Yes, there are several organizations and grants that may be useful for people who experience certain financial issues:

  1. Emergency Solutions Grant (ESG) – this program is suitable for homeless people and families who can’t make ends meet or live on the street. It provides emergency shelters for such families and offers important services to homeless people to prevent them from living on the street again.
  2. Kansas Housing Corp – this program offers assistance for homeless people by funding their rent and housing services. It provides quick emergency rental assistance for the unemployed and those who have been affected by COVID job losses. Kansas Housing awarded $6.1 million to provide housing stability for thousands of families and prevent homelessness.

When you set aside a certain percent of your monthly income and establish an emergency fund, you feel more protected from unforeseen life events.

When your life throws another curveball, you will feel more secure and less stressed out. Besides, saving cash can help you with personal finances. Once you have a decent emergency fund you won’t have to worry about having debt next time a shortfall occurs.

Taking out lending options is suitable only when you don’t have any cash set aside and you will need to repay more with interest. Having your emergency fund means you are financially independent and your personal finances are protected as you won’t need to take any debt.

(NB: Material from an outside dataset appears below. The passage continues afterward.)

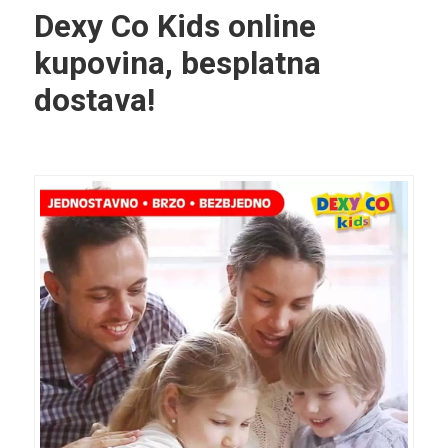
Dexy Co Kids online
kupovina, besplatna
dostava!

There are many situations when having an emergency fund may help you remain financially stable. It’s essential to have some cash set aside for the rainy day so that you don’t stress out when you suddenly run out of money and have nowhere to turn to for assistance. For instance, you may utilize extra funds for these situations:

  1. Emergency house/car repairs;
  2. Medical procedures;
  3. Unexpected travel costs;
  4. Living expenses after a job loss.

The thought on the exact amount to have in your emergency fund varies between financial coaches. They claim that everything depends on the person’s employment situation and stability.

If you are employed and have a full-time job with a regular income you may set aside a larger amount than those who have only a part-time position or live on welfare benefits. This way, you should analyze your own situation and consider the amount you can set aside without doubt each month.

Making consistent investments in your emergency fund will help you maintain a decent amount of extra funds for unforeseen events. It’s common to have about three to six months’ worth of living costs in your emergency fund to cover any unpredicted situations.

The more you have in your emergency fund the better for your future financial stability. Nowadays, thousands of people have already seen the difference between having some cash set aside living from paycheck to paycheck.

Modern life and situations that happen all of a sudden have left many people unprepared. If you were laid off and lost your job for some time you know how challenging it can be to remain financially afloat.

In order to avoid difficulties with unpredicted events and costs you should have enough cash to cover expenses for about three to six months.

Only about 40% of Americans can easily cover emergency costs. The rest of them might have serious issues with covering urgent expenses. If you rent an apartment or a house you should have more cash set aside compared to property owners.

Experts believe the minimum threshold should start from $1,000. Everything depends on your particular situation and employment stability.

For instance, if you have $6,000 in your emergency fund while your monthly costs total $4,000 per month, you will only have 1.5 months’ worth of living expenses in your savings.

Insurance has to do a lot with managing your personal finance. It works hand in hand with your emergency fund to help you cover unforeseen events that might happen. Similar to your emergency fund, having insurance means you can be protected from unwanted stress and soften any situation that wasn’t planned.

There are many types of insurance: life insurance, disability insurance, auto insurance, health insurance, homeowners insurance, etc. Depending on your needs you may select one or several types and have coverage in case of an emergency.

If you have a decent emergency fund you may lower insurance as you will have enough funds to cover certain expenses from your own pocket.